Look for "Widerrufsrecht (755, 912)" in the records below, then copy that line and every line after it, exactly and with nothing added.

Records excerpted from a collection
★ ★ ★ ★

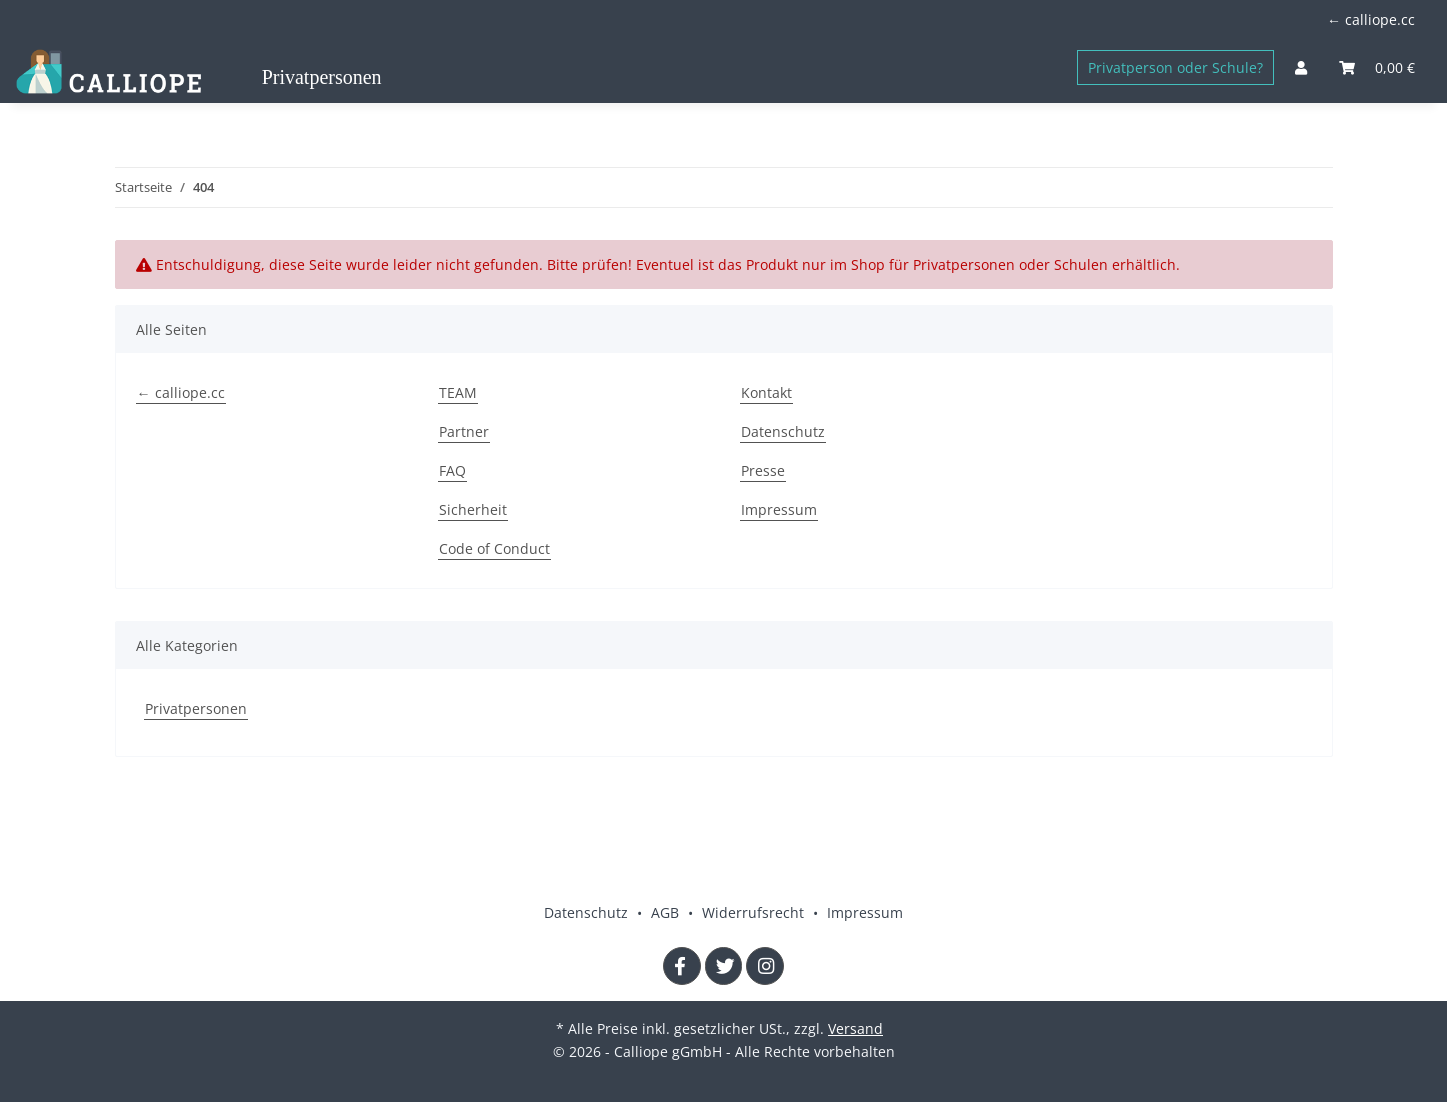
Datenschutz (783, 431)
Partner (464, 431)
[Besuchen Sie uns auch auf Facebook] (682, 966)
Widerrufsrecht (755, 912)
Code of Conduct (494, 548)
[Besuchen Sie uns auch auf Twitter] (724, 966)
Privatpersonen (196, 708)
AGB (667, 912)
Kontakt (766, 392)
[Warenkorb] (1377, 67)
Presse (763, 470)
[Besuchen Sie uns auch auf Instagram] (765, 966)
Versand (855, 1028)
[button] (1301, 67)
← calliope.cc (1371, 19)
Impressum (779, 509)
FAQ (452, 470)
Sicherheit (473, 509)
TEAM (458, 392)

★ ★ ★ ★

Exercise result:
Widerrufsrecht (755, 912)
Code of Conduct (494, 548)
[Besuchen Sie uns auch auf Twitter] (724, 966)
Privatpersonen (196, 708)
AGB (667, 912)
Kontakt (766, 392)
[Warenkorb] (1377, 67)
Presse (763, 470)
[Besuchen Sie uns auch auf Instagram] (765, 966)
Versand (855, 1028)
[button] (1301, 67)
← calliope.cc (1371, 19)
Impressum (779, 509)
FAQ (452, 470)
Sicherheit (473, 509)
TEAM (458, 392)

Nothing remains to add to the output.